Developer: The Fullbright Company
Release Date: August 2, 2017
Tacoma is a narrative adventure set aboard a high-tech space station in the year 2088. As you go about your mission, you’ll explore every detail of how the station’s crew lived and worked, finding the clues that add up to a gripping story of trust, fear, and resolve in the face of disaster.
At the heart of Tacoma is the facility’s digital surveillance system, which has captured 3D recordings of pivotal moments in the crew’s life on the station. As you explore, echoes of these captured moments surround you. You’ll use your ability to rewind, fast-forward, and move through the physical space of these complex, interwoven scenes to examine events from every angle, reconstructing the multi-layered narrative as you explore.
Tacoma is the next game from the creators of Gone Home, and carries on that tradition of detailed, immersive, and powerful storytelling, while pulling players deeper into the narrative than ever before.
As we’ve established previously, I’m not a game person. I’m simply a booknerd on a quest to find stories in other places. And I’ll tell you this now, Tacoma has one hell of a story. I’ve had brilliant experiences with multi-perspective books, and I was curious to see how Fullbright handled multiple perspectives in Tacoma.
As you play from the perspective of Amy Ferrier, you get to explore the space station Tacoma which was recently abandoned by its crew. Scattered throughout the ship are augmented reality (AR) videos that take you through the crew’s story. These videos were recorded anywhere from 8 months to 16 hours ago, and you use them to dive into the lives the characters.
I loved the way that the story was presented here. You have what has already happened to the original crew, and then what your character sees. The story takes on this multiple perspective lens where you observe AR versions of the crew members running around, performing tasks, and having conversations. The AR medium allows you to sit in on conversations, rewind, and then follow different characters as they move through the ship and interact with one another.

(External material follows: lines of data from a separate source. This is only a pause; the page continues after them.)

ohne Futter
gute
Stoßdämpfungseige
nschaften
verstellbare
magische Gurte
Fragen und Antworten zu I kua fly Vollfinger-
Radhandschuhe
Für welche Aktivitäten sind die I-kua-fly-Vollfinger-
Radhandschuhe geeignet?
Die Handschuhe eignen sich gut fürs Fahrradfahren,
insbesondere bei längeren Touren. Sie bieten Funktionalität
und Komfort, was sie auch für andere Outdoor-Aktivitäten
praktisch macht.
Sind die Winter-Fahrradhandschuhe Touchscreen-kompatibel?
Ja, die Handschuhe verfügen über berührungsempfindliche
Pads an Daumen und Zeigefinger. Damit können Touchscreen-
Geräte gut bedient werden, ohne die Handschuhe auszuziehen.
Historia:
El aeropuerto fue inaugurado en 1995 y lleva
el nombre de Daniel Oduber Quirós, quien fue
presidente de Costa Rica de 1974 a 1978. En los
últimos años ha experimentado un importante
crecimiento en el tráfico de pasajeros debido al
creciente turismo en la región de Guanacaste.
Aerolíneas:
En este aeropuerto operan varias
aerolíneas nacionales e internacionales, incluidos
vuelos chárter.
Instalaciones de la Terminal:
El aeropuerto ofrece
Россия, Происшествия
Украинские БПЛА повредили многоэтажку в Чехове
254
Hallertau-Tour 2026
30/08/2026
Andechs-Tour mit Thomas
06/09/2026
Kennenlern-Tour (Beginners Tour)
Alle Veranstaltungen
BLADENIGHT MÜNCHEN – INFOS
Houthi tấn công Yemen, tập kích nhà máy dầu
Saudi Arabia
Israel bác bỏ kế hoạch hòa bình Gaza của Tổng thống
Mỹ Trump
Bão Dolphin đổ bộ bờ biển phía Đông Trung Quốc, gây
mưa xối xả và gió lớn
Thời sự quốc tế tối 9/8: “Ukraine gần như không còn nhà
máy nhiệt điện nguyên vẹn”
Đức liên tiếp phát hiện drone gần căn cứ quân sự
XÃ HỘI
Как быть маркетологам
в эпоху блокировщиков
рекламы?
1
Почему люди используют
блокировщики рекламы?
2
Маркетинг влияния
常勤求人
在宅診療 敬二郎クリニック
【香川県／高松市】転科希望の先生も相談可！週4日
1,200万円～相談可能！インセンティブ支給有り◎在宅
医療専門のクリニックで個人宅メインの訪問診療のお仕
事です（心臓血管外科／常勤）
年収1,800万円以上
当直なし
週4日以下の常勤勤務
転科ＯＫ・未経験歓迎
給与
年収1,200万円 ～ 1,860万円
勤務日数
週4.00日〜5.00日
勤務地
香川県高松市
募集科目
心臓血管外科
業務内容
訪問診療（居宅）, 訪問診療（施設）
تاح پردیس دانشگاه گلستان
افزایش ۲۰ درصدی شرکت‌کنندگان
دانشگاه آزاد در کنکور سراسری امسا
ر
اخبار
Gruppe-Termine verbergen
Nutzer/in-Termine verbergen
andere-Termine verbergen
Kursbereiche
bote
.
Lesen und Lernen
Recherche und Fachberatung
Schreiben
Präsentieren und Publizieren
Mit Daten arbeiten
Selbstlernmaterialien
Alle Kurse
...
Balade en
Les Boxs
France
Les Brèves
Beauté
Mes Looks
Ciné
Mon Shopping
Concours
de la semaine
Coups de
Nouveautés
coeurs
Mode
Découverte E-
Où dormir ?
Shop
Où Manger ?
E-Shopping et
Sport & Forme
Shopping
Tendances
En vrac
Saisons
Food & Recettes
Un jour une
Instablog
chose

It’s like a third-person story following the lives of five different characters, but you get to see them move, react, and live. Honestly, by the end of it, I was so invested in all of their lives that I was sad to be done with the game and to have completed the story. However, just like books can be reread, games can be replayed. Now I’m aiming to get all the achievements!
Something I appreciated about this game is that the characters were very diverse. It wasn’t just their racial backgrounds, though people of colour were certainly represented, but also the fact that they had people of different sexual orientations, body types, and believable personalities. Each character was very distinct when compared to the others and that really fed into the character and story development. Further, as you dive into their lives, you get to see snippets of who and what they left behind on Earth. In time, you also get to hear them talk to their families, converse with Odin, and read through their emails and text chats. This investigative aspect made me a lot more invested in the characters, their lives, and what happened to them.
Another fun little detail is how languages are translated. Throughout the ship there are items with various languages written on them. As you go through, most of them will automatically be translated for you – but you do have the option to turn it off. The packaging for some of these things were really detailed and well thought out.
Off to the technical aspects, and I have to say that the interface was pretty straightforward and easy to understand. I wasn’t sure what to do when presented with the first video (icons pop up on the video bar), but I figured out that it was a signal that something important occurred for a different character who may not be in the same place. As noted earlier, this aspect drives you to seek out the other characters and see what is happening with them. Sometimes it’s easy, but sometimes you need to examine the environment in order to find a pass code to the door. It’s really quite addicting.
On the topic of details, I appreciated the different books featured in the game and the literary references made throughout the game. There’s some Sylvia Plath, Shakespeare, and much more. I think the funniest part is that even in a space station classic literature is being read. Bet Shakespeare never anticipated his works would get all the way out there!
Finally, the art. This game is visually detailed and realistic while still being slightly stylized. As you can see, each character shines brightly with their unique colours, but the scenery is also something to be admired. As you explore, the environment is just as important as the people and the videos, and it’s extremely detailed and riddled with secrets and answers. Additionally, the environment often blends with the music, setting the atmosphere for the AR videos and that specific area of the ship. To be honest, my base mood throughout the game was mildly fearful – I mean you’re walking through an abandoned ship, it’s bound to be a little creepy. But it was so amazing exploring the world and the lives of these characters that I couldn’t stop playing.
This game was like a story you walked through. Maybe it won’t be as interesting to people who prefer action games, but it was amazingly fascinating and new to someone like me who tends to prefer flipping through the pages of a book. The story and the characters were extremely well developed given the short timeline that you, the player, are given to get to know them (it’s about a 3-4 hour long game). I appreciated that the short length allowed you to take in the entire story in one or two sittings. All in all, I’d recommend booknerds give this game a try – I think you’ll all love it!
Steam Code obtained via The Fullbright Company in exchange for an honest review.